About a year ago I spent some serious prayer time beseeching God for an answer to a pretty specific question. I felt very clearly that he gave me one. "No, don't do it." Guess what, I did it anyway. Doesn't really matter what "it" was, the point here is that I felt an answer in my spirit and allowed my flesh to act in opposition to that answer. So what were the consequences? The details don't matter, but there definitely was more stress in my life than there needed to be. And when I'm stressed............well, I eat. I feel like I deserve it. Like somehow it is a valid reward. I also realized part way through the year why I was so stressed out but there wasn't anything I could do about it. Then I felt guilty...........so I ate some more.
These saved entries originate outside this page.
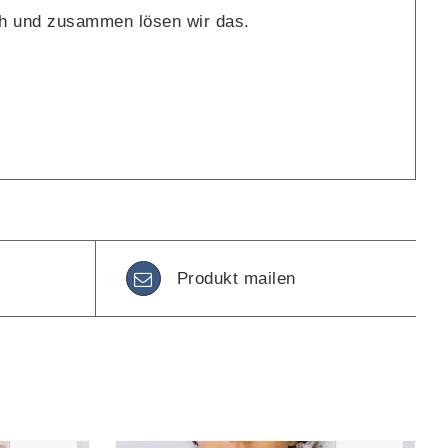
ch und zusammen lösen wir das.
Produkt mailen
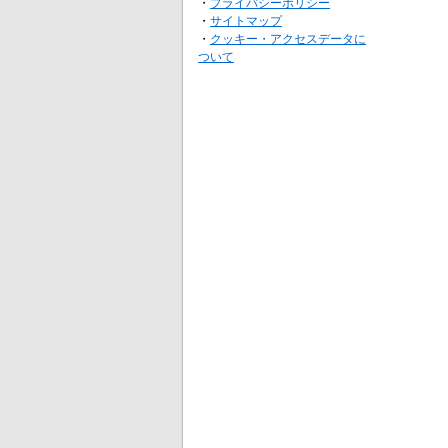
・
プライバシーポリシー
・
サイトマップ
・
クッキー・アクセスデータに
ついて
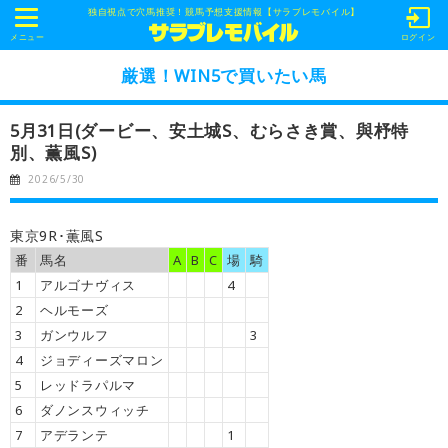
独自視点で穴馬推奨！競馬予想支援情報【サラブレモバイル】
t
o
メニュー
ログイン
g
g
厳選！WIN5で買いたい馬
l
e
n
5月31日(ダービー、安土城S、むらさき賞、與杼特
a
v
別、薫風S)
i
g
2026/5/30
a
t
i
o
東京9R･薫風S
n
番
馬名
A
B
C
場
騎
1
アルゴナヴィス
4
2
ヘルモーズ
3
ガンウルフ
3
4
ジョディーズマロン
5
レッドラパルマ
6
ダノンスウィッチ
7
アデランテ
1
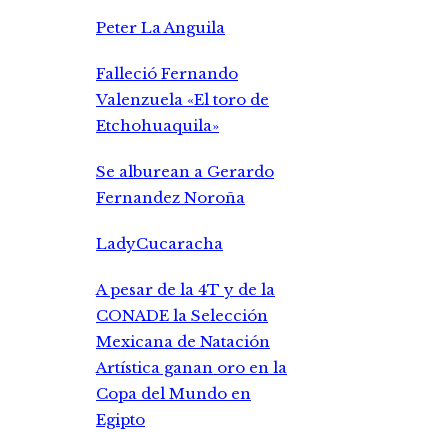
Peter La Anguila
Falleció Fernando
Valenzuela «El toro de
Etchohuaquila»
Se alburean a Gerardo
Fernandez Noroña
LadyCucaracha
A pesar de la 4T y de la
CONADE la Selección
Mexicana de Natación
Artística ganan oro en la
Copa del Mundo en
Egipto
Then I realized I was eating more than I should and that I wasn't making good choices...........which made me "feel bad about myself"..........so I ate some more. Gee, do you think perhaps I was listening to Satan's voice and not the Father's? I even said things to myself like "but look how big you were after Vivi, you're no where near that so it's OK." Um, no, not OK.
So, now what do I do? I can be a good wife, a good mom, and I can work in the gifts/ministry God has called me to. What does that look like? Well it starts with plate balancing - I'm in the process of removing all the activities that don't help me be a better wife, mom, writer, or teacher. I already have more peace having taken some of those steps. They have been well received by those they affect and I am thankful for their understanding and support.
I was recently convicted about this physical body yet again though. It is the vessel God gave me with which to accomplish all those things He calls me to do on this earth. I should be taking better care of it. So here I am, yet again needing to overhaul the temple - head to toe, mind to heart. I am no longer comparing myself to where I was 4 years ago. That battle is over. This is a different one. It may look the same on the outside, but I know that the terrain is different. This battle is one that I must rely on God to win because I so clearly can not do it in my own strength. Yes, I have new skills, weapons, perspectives, but so does Satan. So, I'm throwing down the gauntlet because my God deserves the best of what I have. I know when I'm giving Him my all He will fill me with strength and power I can't even comprehend. And I'm counting on that because it sure feels like Satan has outsmarted me for the past year.
I covet your prayers, your words of encouragement, your shared journey, even your admonishment. Please help keep me accountable. I intend to post at least weekly and update the sidebars under Progress Report. I am hungry for communication in this struggle - here, on FB, in person........I have felt very alone for the last year, but when I look around I see I am surrounded by people that I know will help me if I ask. So I'm asking.